There are four options available in the choice of interventions in cases of tongue tie:
- Snipping the frenum (sometimes referred to as ‘frenotomy’) of neonates.Surgical revision of the frenum (sometimes referred to as ‘frenulectomy’, or ‘frenuloplasty’) under a general anaesthetic at or after 6 months of age
- Revision of the frenum by laser without a general anaesthetic.
- Revision by electrocautery using a local anaesthetic.
All these methods are equally successful when used in appropriate circumstances.
Consequences of untreated tongue-tie
The consequences of an untreated tongue tie can be many and varied, depending largely on the age of the subject and the severity of the condition. The demands made on us increase as we grow older, and our environment becomes less forgiving of mistakes. Delay in treatment, therefore, can have very negative consequences.
Inability to breastfeed successfully in the presence of a tongue tie can cause a variety of challenges for the infant, the mother and the family. For the baby, these may include:
- Impact on milk supply
- Termination of breastfeeding
- The baby failing to thrive
- Poor bonding between baby and mother
- Sleep deprivation
- Problems with introducing solids
The maternal experience of breastfeeding a tongue-tied baby may include:
- Nipple damage, bleeding, blanching or distortion of the nipples
- Mastitis, nipple thrush or blocked ducts
- Severe pain with latch or losing latch
- Sleep deprivation caused by the baby being unsettled
- Depression or a sense of failure
Children with a tongue tie have to contend with difficulties which may only be discovered as they grow older. These can include:
- Inability to chew age appropriate solid foods
- Gagging, choking or vomiting foods
- Persisting food fads
- Difficulties related to dental hygiene
- Persistence of dribbling
- Delayed development of speech
- Deterioration in speech
- Behaviour problems
- Dental problems starting to appear
- Loss of self confidence because they feel and sound ‘different’
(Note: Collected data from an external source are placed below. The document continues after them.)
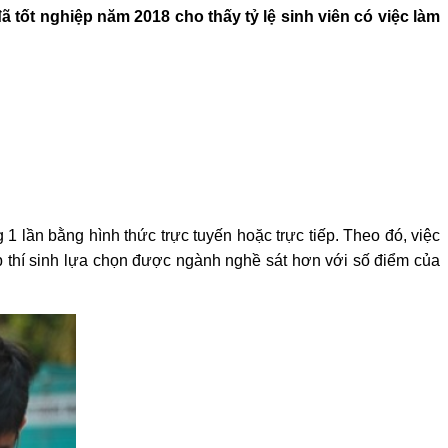
 tốt nghiệp năm 2018 cho thấy tỷ lệ sinh viên có việc làm
 lần bằng hình thức trực tuyến hoặc trực tiếp. Theo đó, việc
p thí sinh lựa chọn được ngành nghề sát hơn với số điểm của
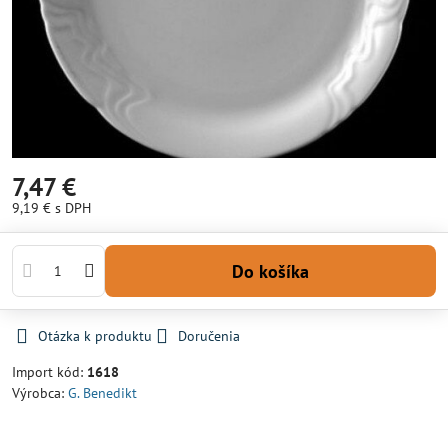
7,47 €
9,19 €
s DPH
Do košíka
Otázka k produktu
Doručenia
Import kód:
1618
Výrobca:
G. Benedikt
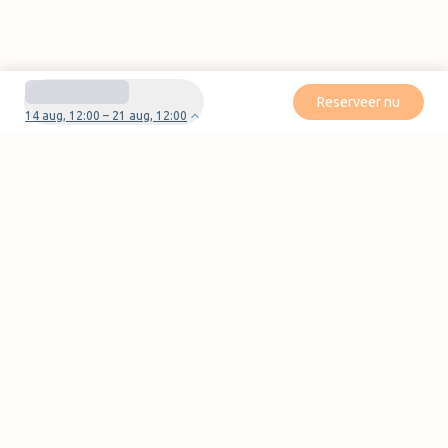
Reserveer nu
14 aug, 12:00 – 21 aug, 12:00
Heb je vragen of problemen met je boeking?
Neem contact met ons op
Pagina's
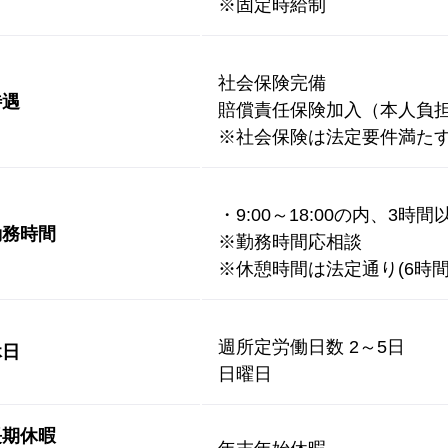
※固定時給制
社会保険完備
待遇
賠償責任保険加入（本人負
※社会保険は法定要件満た
・9:00～18:00の内、3時間
勤務時間
※勤務時間応相談
※休憩時間は法定通り(6時間
週所定労働日数 2～5日
休日
日曜日
長期休暇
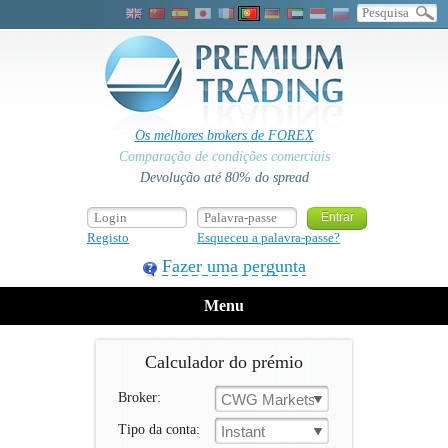
Os melhores brokers de FOREX
Comparação de condições comerciais
Devolução até 80% do spread
Registo
Esqueceu a palavra-passe?
Fazer uma pergunta
Menu
Calculador do prémio
Broker:
CWG Markets
Tipo da conta:
Instant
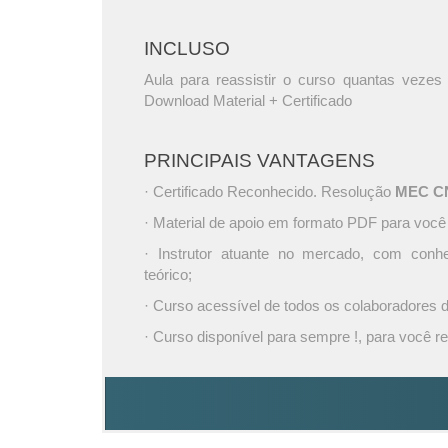
INCLUSO
Aula para reassistir o curso quantas vezes 
Download Material + Certificado
PRINCIPAIS VANTAGENS
· Certificado Reconhecido. Resolução
MEC CNE
· Material de apoio em formato PDF para você
· Instrutor atuante no mercado, com conh
teórico;
· Curso acessível de todos os colaboradores
· Curso disponível para sempre !, para você re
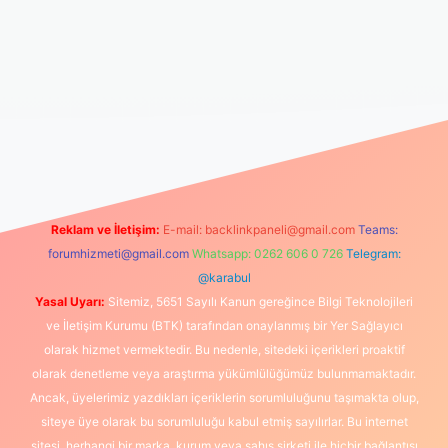
https://www.betexper.xyz/
elexbetgiris.org
Reklam ve İletişim:
E-mail:
backlinkpaneli@gmail.com
Teams:
forumhizmeti@gmail.com
Whatsapp: 0262 606 0 726
Telegram:
@karabul
Yasal Uyarı:
Sitemiz, 5651 Sayılı Kanun gereğince Bilgi Teknolojileri
ve İletişim Kurumu (BTK) tarafından onaylanmış bir Yer Sağlayıcı
olarak hizmet vermektedir. Bu nedenle, sitedeki içerikleri proaktif
olarak denetleme veya araştırma yükümlülüğümüz bulunmamaktadır.
Ancak, üyelerimiz yazdıkları içeriklerin sorumluluğunu taşımakta olup,
siteye üye olarak bu sorumluluğu kabul etmiş sayılırlar. Bu internet
sitesi, herhangi bir marka, kurum veya şahıs şirketi ile hiçbir bağlantısı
- Strong, incorrect habits of compensation being acquired
What adults have to contend with is very much the result of old habits of compensation for inadequate tongue mobility. The areas of difficulty spread to include social and domestic situations, self-esteem, the work environment, and dental health. Thus it is seen that the consequences of unrepaired tongue tie do not reduce with time – instead, more difficulties are experienced as time passes.
The specific challenges an adult with a tongue tie may face include:
- Inability to open the mouth widely affects speech and eating habits.
- Always having to watch their speech
- Inability to speak clearly when talking fast/loud/soft
- Difficulty talking after even moderate amounts of alcohol
- Clicky jaws
- Pain in the jaws
- Protrusion of the lower jaws, inferior prognathism.
- Multiple effects in work situations.
- Effects on social situations, eating out, kissing, relationships
- Dental health, a tendency to have inflamed gums, and increased need for fillings and extractions
- Sensitivity about personal appearance
- Emotional factors resulting in rising levels of stress
- Tongue tie in the elderly often makes it difficult to keep a denture in place.